This Story is true, but the names have been changed. When Jake O’Hara was 13, his father violated his marriage with an affair. Soon, his sexual infidelity slipped into a lifestyle. Sadly, his chronic immorality plunged the whole family into years of an ongoing nightmare of confrontations, fights and suicide threats by Jake’s mother. When the children finally left home, Jake’s parents divorced. Forgiveness in their family felt impossible.

Naturally, Jake resented his father for what he had brought to their family.

Within a few years, Jake married. And then, he told me, “My own family began to take on an eerie resemblance to my parents.” Jake’s parents had four sons and a daughter. Jake and his wife had four boys and a girl. Mr. O’Hara had traveled frequently; Jake was spending much of his working life on the road.
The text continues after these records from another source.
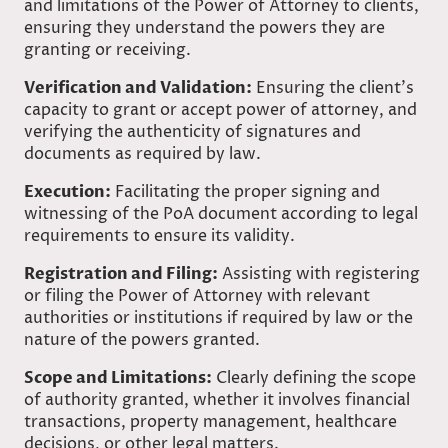
and limitations of the Power of Attorney to clients,
ensuring they understand the powers they are
granting or receiving.
Verification and Validation:
Ensuring the client’s
capacity to grant or accept power of attorney, and
verifying the authenticity of signatures and
documents as required by law.
Execution:
Facilitating the proper signing and
witnessing of the PoA document according to legal
requirements to ensure its validity.
Registration and Filing:
Assisting with registering
or filing the Power of Attorney with relevant
authorities or institutions if required by law or the
nature of the powers granted.
Scope and Limitations:
Clearly defining the scope
of authority granted, whether it involves financial
transactions, property management, healthcare
decisions, or other legal matters.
Wrestling with Forgiveness in the Family

One day, 11 years into marriage, a friend confronted him with what Jake will always recognize as a “message from the Lord.” Through that message, the Lord reminded Jake that he would soon reach the same age at which his father became adulterous. That reminder was followed by a very sober warning: Jake would soon face the same failure . . . unless he forgave his father.

Mr. O’Hara agreed to meet at a local restaurant. As they sat at the table, Jake recalled the painful and unrelenting crises of his childhood. Then, Jake freely forgave his father and expressed his deep love for him. The two men wept as they understood the enormity of what had just happened. Both men were free; the pattern of sin was broken! Both men had given up all hope for a better past.

From that point of release, his father made things right with Jake’s mom and their children. Jake told me, “Years later, I had the privilege of leading my father to the Lord. He lived two years as a Christian believer.” When he died, Jake conducted his funeral.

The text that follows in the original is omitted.